REQUIREMENT:
Write out exactly every line from the one containing "pixels, height=2368 pixels." through the final line of the material below, both included. Pictures are to be skipped.

== GIVEN DATA ==

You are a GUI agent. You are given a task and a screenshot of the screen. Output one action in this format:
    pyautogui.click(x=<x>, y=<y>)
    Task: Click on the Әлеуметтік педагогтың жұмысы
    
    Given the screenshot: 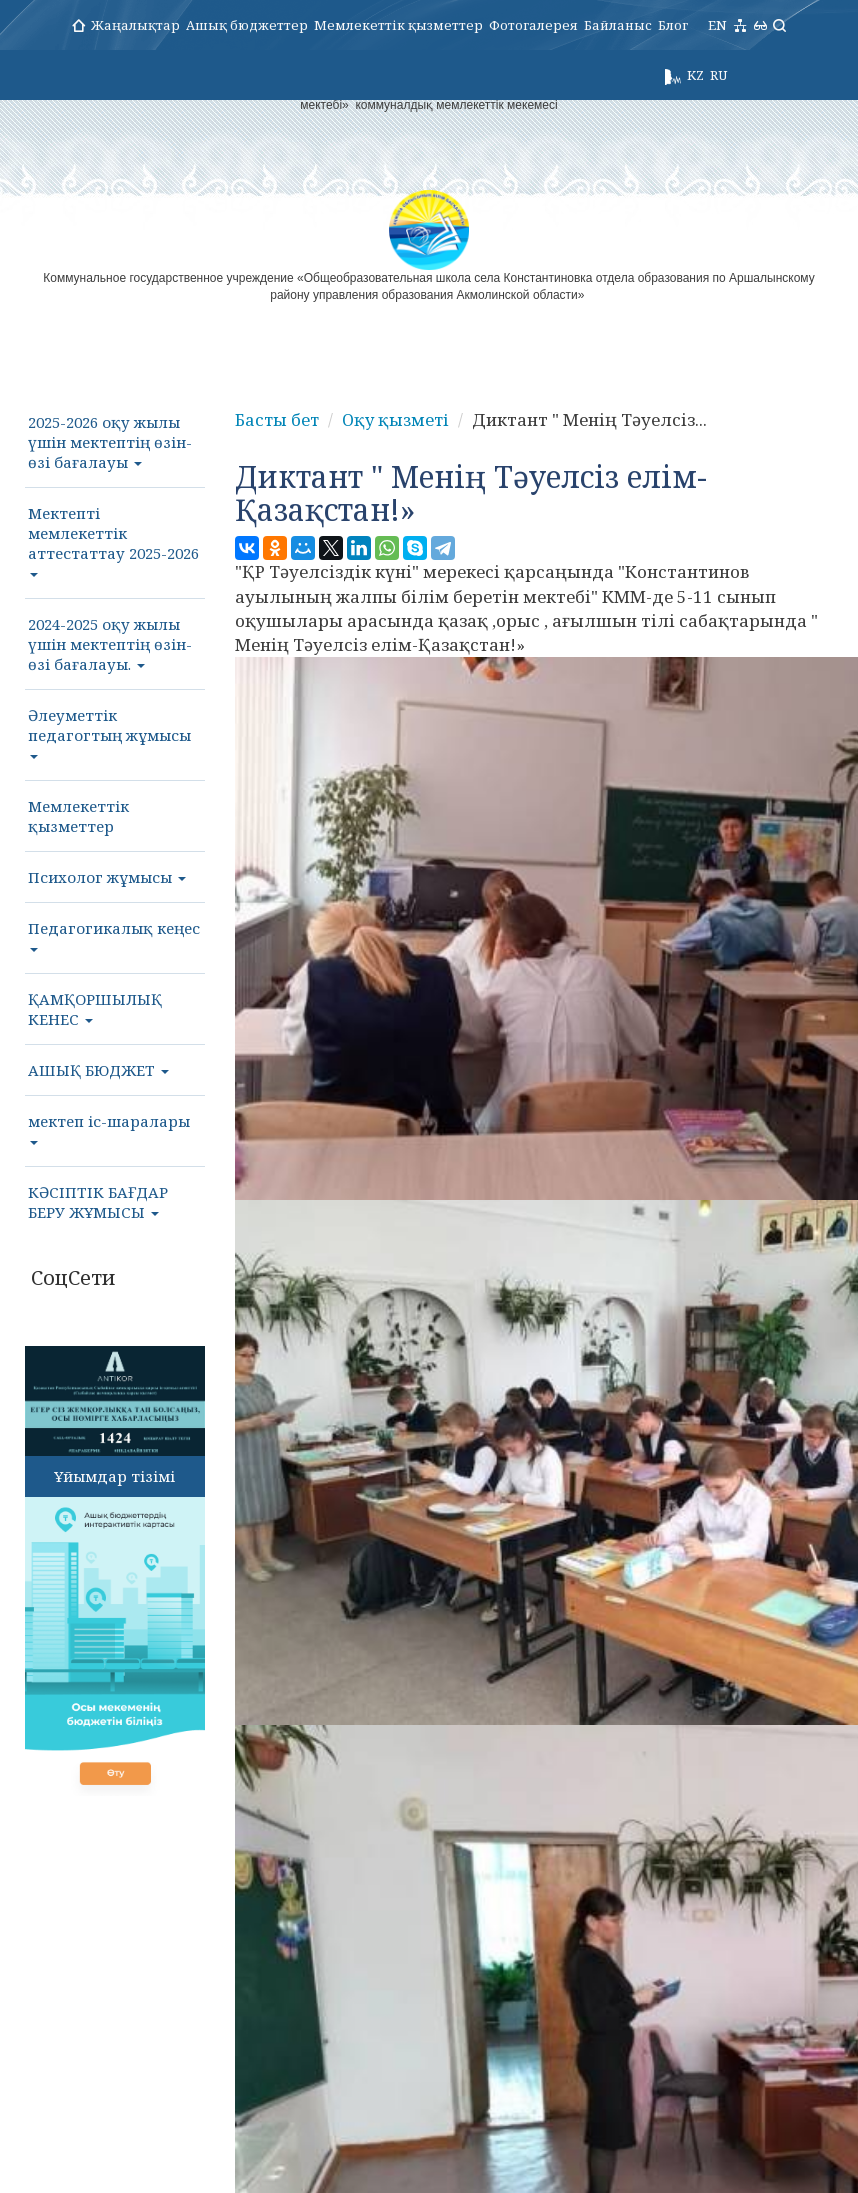 What is the action you would take?
    pyautogui.click(x=109, y=732)
    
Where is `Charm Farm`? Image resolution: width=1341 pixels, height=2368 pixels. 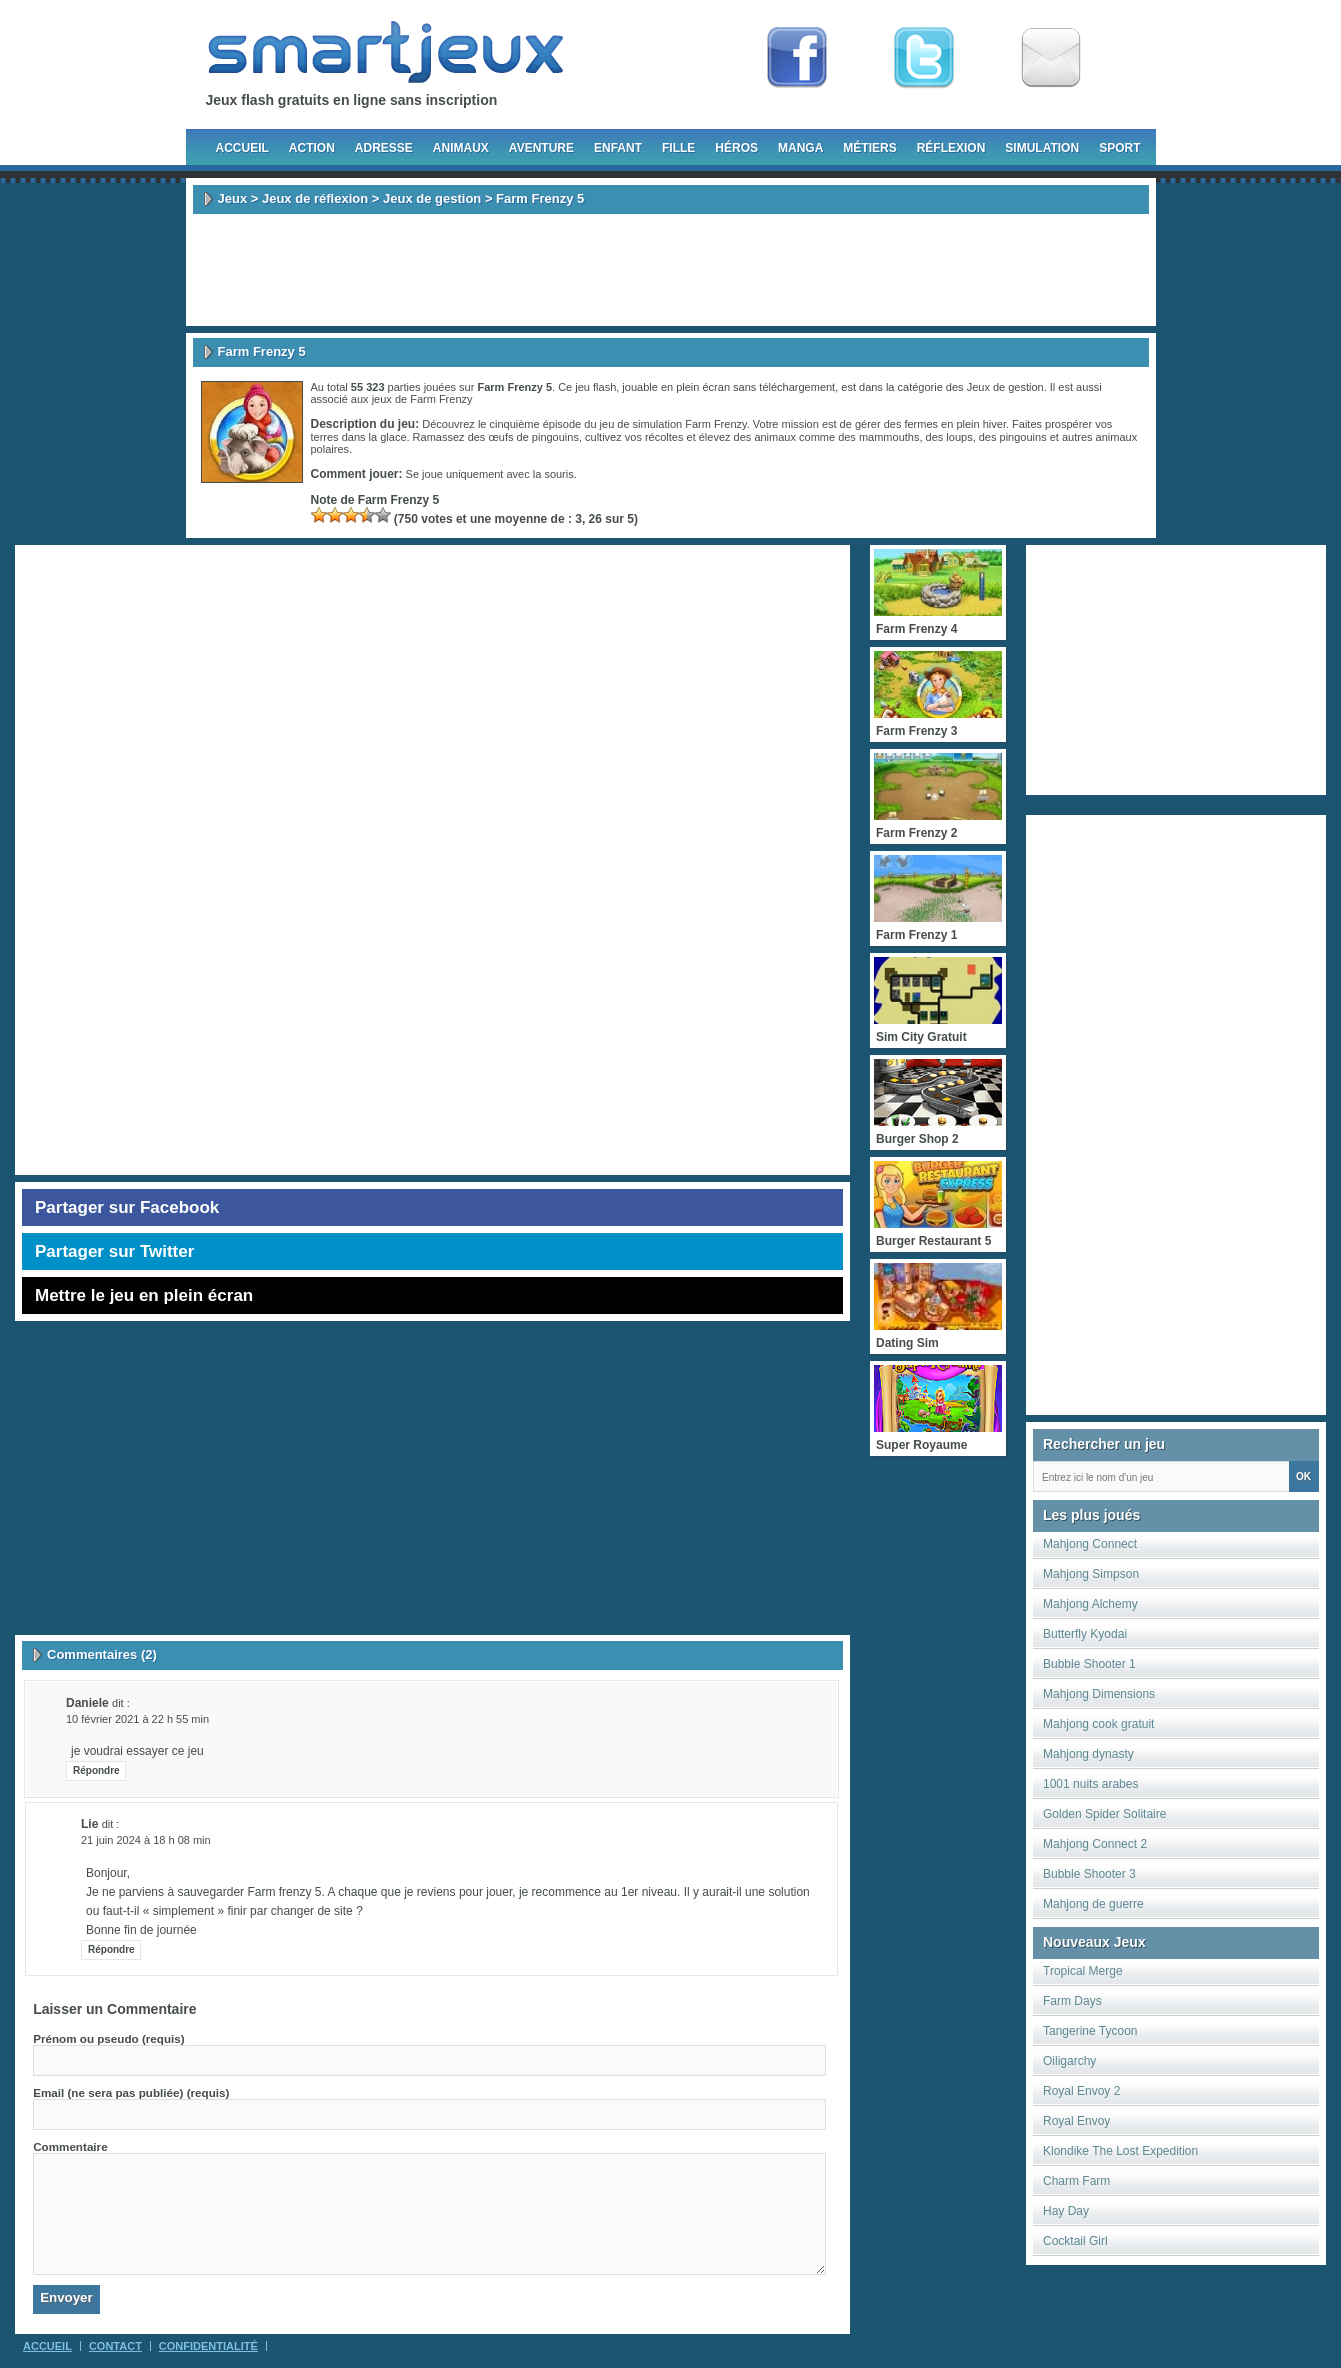
Charm Farm is located at coordinates (1076, 2181).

===

SOLUTION:
Where is `Charm Farm`? Image resolution: width=1341 pixels, height=2368 pixels. 
Charm Farm is located at coordinates (1076, 2181).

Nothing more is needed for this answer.